Early elections do not address the roots of the problem, which is that the political system does not represent a growing part of the population. Iraq’s leaders struggle to maintain public authority. They do not share the country’s wealth with most of the population and are less able to gain popular support with ideological arguments than before.
Elections amid systematic violence
More critically, since the last election in 2018, instead of systemic reform and improvement to address the decline in public trust evident in that year’s low turnout, the political system has become more violent.
Beyond the killings in protest squares, the system has developed mechanisms to thwart activists and civil society mobilizers before they mount demonstrations, with targeted assassinations, detention, torture, and intimidation of civil society and activists. The armed groups and militias kill in broad daylight, caught on CCTV cameras, enjoying impunity for their work in protecting the political system.
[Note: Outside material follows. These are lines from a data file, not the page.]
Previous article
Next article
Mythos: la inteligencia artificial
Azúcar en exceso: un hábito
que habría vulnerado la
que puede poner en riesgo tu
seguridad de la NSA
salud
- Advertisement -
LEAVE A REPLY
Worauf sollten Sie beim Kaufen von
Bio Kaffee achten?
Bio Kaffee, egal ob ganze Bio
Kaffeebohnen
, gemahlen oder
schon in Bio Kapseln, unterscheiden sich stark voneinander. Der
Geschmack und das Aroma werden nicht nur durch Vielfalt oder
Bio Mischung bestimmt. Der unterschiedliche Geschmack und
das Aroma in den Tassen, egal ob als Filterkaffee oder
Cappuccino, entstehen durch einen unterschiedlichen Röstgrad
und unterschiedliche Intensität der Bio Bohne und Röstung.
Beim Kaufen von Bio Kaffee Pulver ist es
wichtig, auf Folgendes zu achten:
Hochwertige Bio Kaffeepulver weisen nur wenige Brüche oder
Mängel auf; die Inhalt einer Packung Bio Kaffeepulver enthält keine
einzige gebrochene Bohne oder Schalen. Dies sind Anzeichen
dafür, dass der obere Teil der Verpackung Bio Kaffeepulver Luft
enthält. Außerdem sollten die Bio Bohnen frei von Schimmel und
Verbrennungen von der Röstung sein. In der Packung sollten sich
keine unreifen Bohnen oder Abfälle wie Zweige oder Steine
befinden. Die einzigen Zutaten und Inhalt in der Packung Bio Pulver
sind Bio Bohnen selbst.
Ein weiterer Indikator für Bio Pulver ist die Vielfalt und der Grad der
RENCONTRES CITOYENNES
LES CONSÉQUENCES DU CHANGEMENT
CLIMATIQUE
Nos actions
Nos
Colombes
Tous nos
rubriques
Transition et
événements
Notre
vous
Western diplomacy and aid during this time have sought to support efforts to rebuild trust between the elite and citizens. However, these Western initiatives have not engaged with the root of the problem, namely unaccountable governance.
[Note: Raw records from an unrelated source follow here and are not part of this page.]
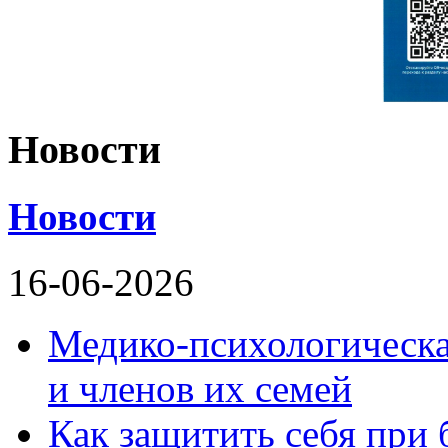
Новости
Новости
16-06-2026
Медико-психологическ
и членов их семей
Как защитить себя при 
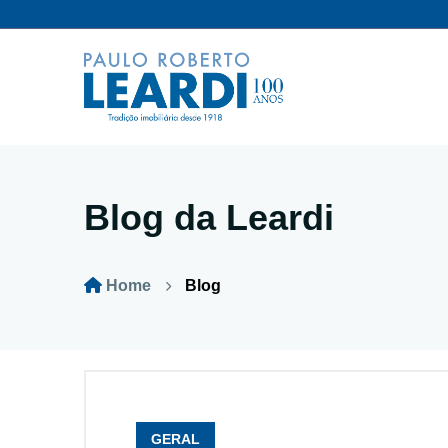
Blog da Leardi
Home
Blog
GERAL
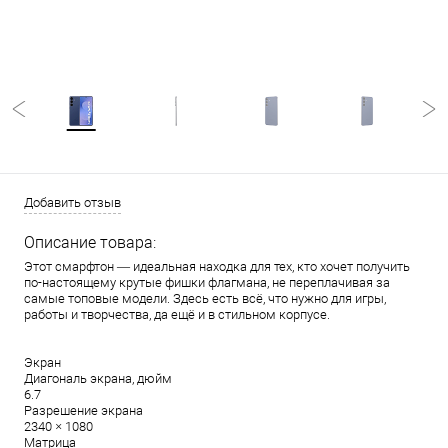
Добавить отзыв
Описание товара:
Этот смарфтон — идеальная находка для тех, кто хочет получить
по-настоящему крутые фишки флагмана, не переплачивая за
самые топовые модели. Здесь есть всё, что нужно для игры,
работы и творчества, да ещё и в стильном корпусе.
Экран
Диагональ экрана, дюйм
6.7
Разрешение экрана
2340 × 1080
Матрица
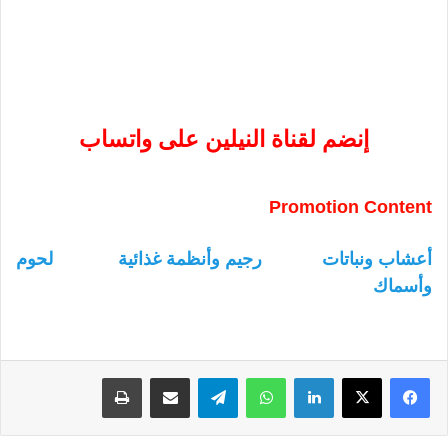
إنضم لقناة النيلين على واتساب
Promotion Content
أعشاب ونباتات
رجيم وأنظمة غذائية
لحوم
وأسماك
لينكدإن
واتساب
تيلقرام
مشاركة عبر البريد
طباعة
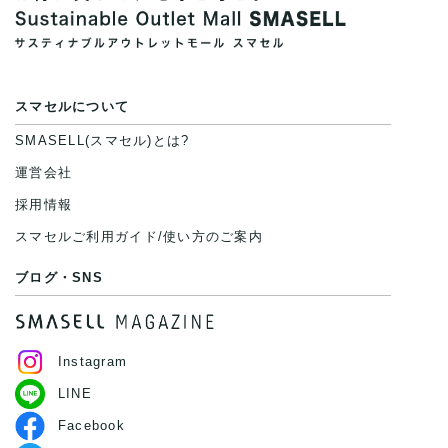
スマセルについて
SMASELL(スマセル)とは?
運営会社
採用情報
スマセルご利用ガイド/使い方のご案内
ブログ・SNS
Instagram
LINE
Facebook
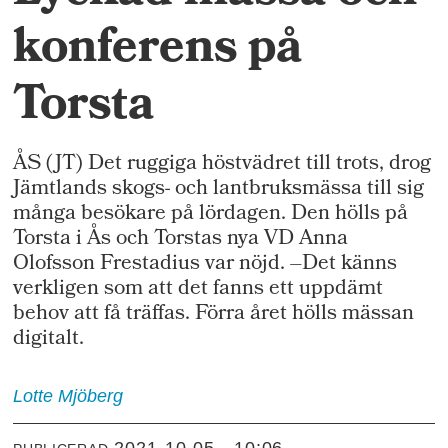
konferens på
Torsta
ÅS (JT) Det ruggiga höstvädret till trots, drog
Jämtlands skogs- och lantbruksmässa till sig
många besökare på lördagen. Den hölls på
Torsta i Ås och Torstas nya VD Anna
Olofsson Frestadius var nöjd. –Det känns
verkligen som att det fanns ett uppdämt
behov att få träffas. Förra året hölls mässan
digitalt.
Lotte
Mjöberg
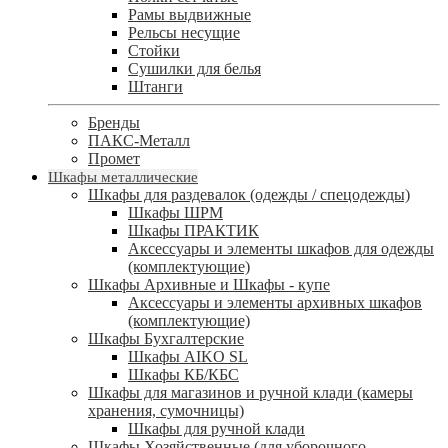
Рамы выдвижные
Рельсы несущие
Стойки
Сушилки для белья
Штанги
Бренды
ПАКС-Металл
Промет
Шкафы металлические
Шкафы для раздевалок (одежды / спецодежды)
Шкафы ШРМ
Шкафы ПРАКТИК
Аксессуары и элементы шкафов для одежды
(комплектующие)
Шкафы Архивные и Шкафы - купе
Аксессуары и элементы архивных шкафов
(комплектующие)
Шкафы Бухгалтерские
Шкафы AIKO SL
Шкафы КБ/КБС
Шкафы для магазинов и ручной клади (камеры
хранения, сумочницы)
Шкафы для ручной клади
Шкафы Хозяйственные (для уборочного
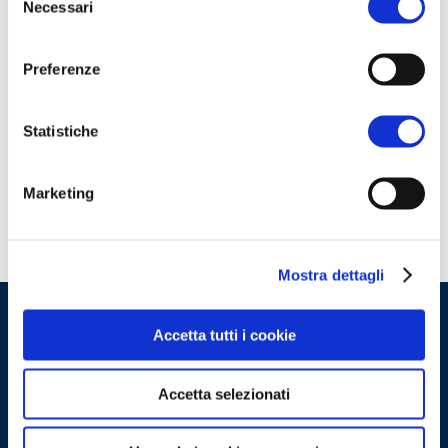
Necessari
del
già in possesso delle credenziali oppure
consenso
clicca qui
per scoprire come accedere.
Preferenze
ACCEDI
Statistiche
Non hai le credenziali?
Scopri come
accedere
Marketing
Mostra dettagli
Accetta tutti i cookie
Accetta selezionati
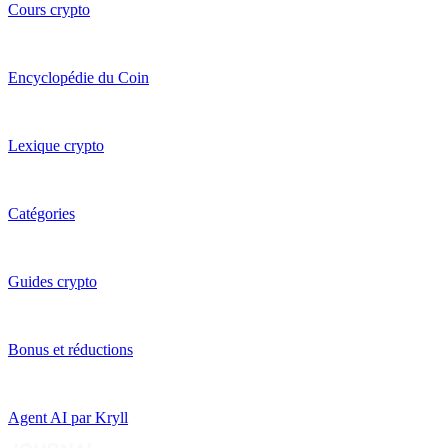
Cours crypto
Encyclopédie du Coin
Lexique crypto
Catégories
Guides crypto
Bonus et réductions
Agent AI par Kryll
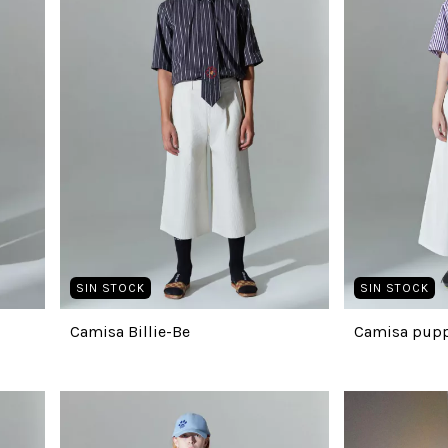
SIN STOCK
SIN STOCK
Camisa Billie-Be
Camisa pupp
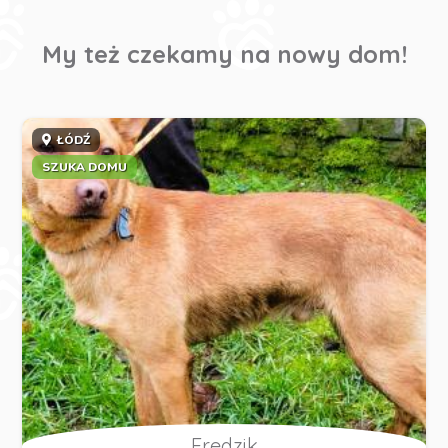
My też czekamy na nowy dom!
ŁÓDŹ
SZUKA DOMU
Fredzik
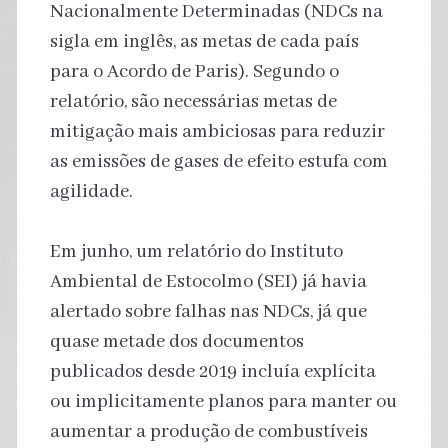
Nacionalmente Determinadas (NDCs na
sigla em inglês, as metas de cada país
para o Acordo de Paris). Segundo o
relatório, são necessárias metas de
mitigação mais ambiciosas para reduzir
as emissões de gases de efeito estufa com
agilidade.
Em junho, um relatório do Instituto
Ambiental de Estocolmo (SEI) já havia
alertado sobre falhas nas NDCs, já que
quase metade dos documentos
publicados desde 2019 incluía explícita
ou implicitamente planos para manter ou
aumentar a produção de combustíveis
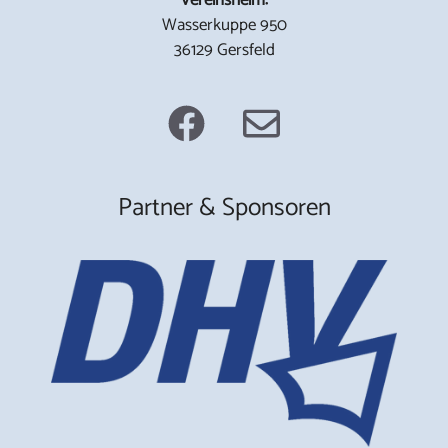
Wasserkuppe 950
36129 Gersfeld
Partner & Sponsoren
Iraq’s entrenched political system has proven resilient to the challenge posed by protesters. In addition to the violence that defends the system, the elite have been unwilling to fundamentally reform. Despite the officials in this government who sympathize with the grievances of protesters, the ruling parties continue to compete and cooperate for the proceeds of state coffers, with little going back to society.
Corruption is politically sanctioned. It is part of the system. After this election, like the past ones, they will come together to divide not only ministerial positions but also senior civil servant positions in ministries. These positions will serve as channels to procure contracts and wealth from the Iraqi state.
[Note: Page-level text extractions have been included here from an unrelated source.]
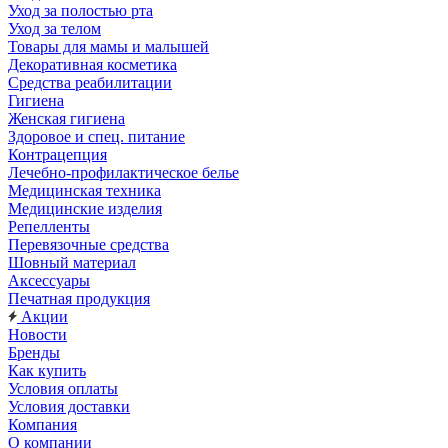
Уход за полостью рта
Уход за телом
Товары для мамы и малышей
Декоративная косметика
Средства реабилитации
Гигиена
Женская гигиена
Здоровое и спец. питание
Контрацепция
Лечебно-профилактическое белье
Медицинская техника
Медицинские изделия
Репелленты
Перевязочные средства
Шовный материал
Аксессуары
Печатная продукция
Акции
Новости
Бренды
Как купить
Условия оплаты
Условия доставки
Компания
О компании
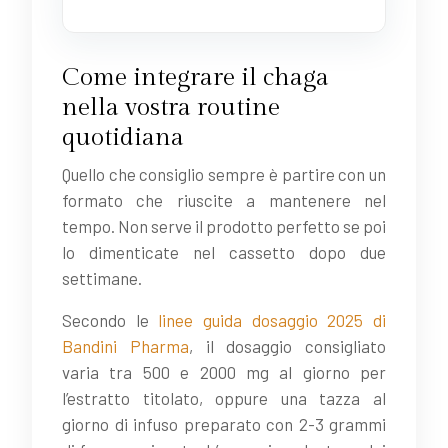
Come integrare il chaga
nella vostra routine
quotidiana
Quello che consiglio sempre è partire con un
formato che riuscite a mantenere nel
tempo. Non serve il prodotto perfetto se poi
lo dimenticate nel cassetto dopo due
settimane.
Secondo le
linee guida dosaggio 2025 di
Bandini Pharma
, il dosaggio consigliato
varia tra 500 e 2000 mg al giorno per
l’estratto titolato, oppure una tazza al
giorno di infuso preparato con 2-3 grammi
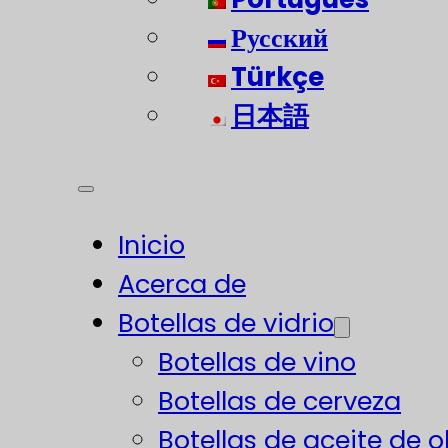
Русский
Türkçe
日本語
Inicio
Acerca de
Botellas de vidrio
Botellas de vino
Botellas de cerveza
Botellas de aceite de o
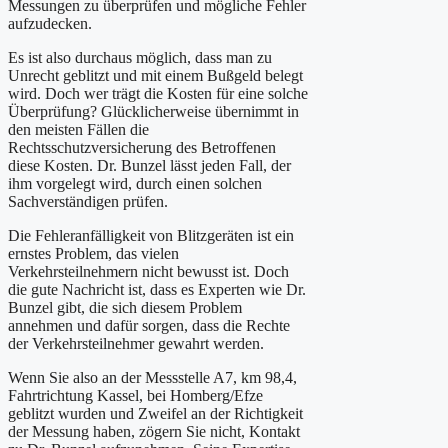
Messungen zu überprüfen und mögliche Fehler
aufzudecken.
Es ist also durchaus möglich, dass man zu
Unrecht geblitzt und mit einem Bußgeld belegt
wird. Doch wer trägt die Kosten für eine solche
Überprüfung? Glücklicherweise übernimmt in
den meisten Fällen die
Rechtsschutzversicherung des Betroffenen
diese Kosten. Dr. Bunzel lässt jeden Fall, der
ihm vorgelegt wird, durch einen solchen
Sachverständigen prüfen.
Die Fehleranfälligkeit von Blitzgeräten ist ein
ernstes Problem, das vielen
Verkehrsteilnehmern nicht bewusst ist. Doch
die gute Nachricht ist, dass es Experten wie Dr.
Bunzel gibt, die sich diesem Problem
annehmen und dafür sorgen, dass die Rechte
der Verkehrsteilnehmer gewahrt werden.
Wenn Sie also an der Messstelle A7, km 98,4,
Fahrtrichtung Kassel, bei Homberg/Efze
geblitzt wurden und Zweifel an der Richtigkeit
der Messung haben, zögern Sie nicht, Kontakt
Instead of addressing these fundamental issues, the international community has focused on the technicalities of the electoral system and the kind of fraud that has marred past elections.
Such programmes are based on the presumption that if the elections appear to be organized in a way that will be technically free and fair, more Iraqis will vote. Certainly, this could lead to incremental reform of the system. But for many Iraqis, elections merely reinforce the unaccountable status quo represented by the ruling political parties.
Internationals have also invested in training for protesters to become politicians. Some Iraqi elite also have attempted to reach out to protesters. The theory of bringing protest leaders into politics is that alternative candidates who represent the aggrieved populations can increase turnout, pursue genuine reform, and pick away at the ruling parties’ control of the system.
But the effect is to bring protesters into the existing system, rather than reforming the system. As a result, trust between the elite and the rest of society has not been repaired. Rather, it continues to decline.
Rushed political engagement
Part of the failure to bridge the gap between existing political leaders and protesters has been a flawed assumption that all protesters and disillusioned Iraqis are organizationally united.
But the protests have not represented a single movement. Instead, they represent many micro-movements of aggrieved citizens who do not work together in a coherent way. Cherry-picking a handful of protesters or activists from these many movements to establish a dialogue with the elite has not worked. It has been rushed.
Instead, before any engagement with the existing elite and system, more focus needs to be placed on bringing together protest leaders and other aggrieved groups in society to establish common frameworks aimed at tackling the structural problems in Iraqi state-society relations.
Similarly, the few independent reformists who remain in the system are unable to bring about change alone. Efforts can be aimed at strengthening the connective tissues among these reformists, who often feel like institutional islands surrounded by the corruption that underlines Iraqi governance.